Exercise materials below:

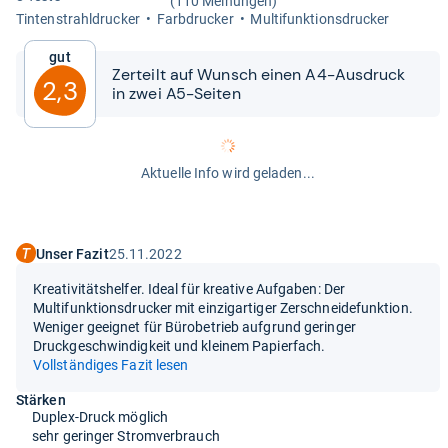
(110 Meinungen)
Tin­ten­strahl­dru­cker
Farb­dru­cker
Mul­ti­funk­ti­ons­dru­cker
Gut
Zer­teilt auf Wunsch einen A4-​​Aus­druck
2,3
in zwei A5-​​Sei­ten
Aktuelle Info wird geladen...
Unser Fazit
25.11.2022
Kreativitätshelfer. Ideal für kreative Aufgaben: Der
Multifunktionsdrucker mit einzigartiger Zerschneidefunktion.
Weniger geeignet für Bürobetrieb aufgrund geringer
Druckgeschwindigkeit und kleinem Papierfach.
Vollständiges Fazit lesen
Stärken
Duplex-Druck möglich
sehr geringer Stromverbrauch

End of Exercise materials.

** What you are asked to do **
Without any of its images, the data above should be returned exactly.

** Written solution **
(110 Meinungen)
Tin­ten­strahl­dru­cker
Farb­dru­cker
Mul­ti­funk­ti­ons­dru­cker
Gut
Zer­teilt auf Wunsch einen A4-​​Aus­druck
2,3
in zwei A5-​​Sei­ten
Aktuelle Info wird geladen...
Unser Fazit
25.11.2022
Kreativitätshelfer. Ideal für kreative Aufgaben: Der
Multifunktionsdrucker mit einzigartiger Zerschneidefunktion.
Weniger geeignet für Bürobetrieb aufgrund geringer
Druckgeschwindigkeit und kleinem Papierfach.
Vollständiges Fazit lesen
Stärken
Duplex-Druck möglich
sehr geringer Stromverbrauch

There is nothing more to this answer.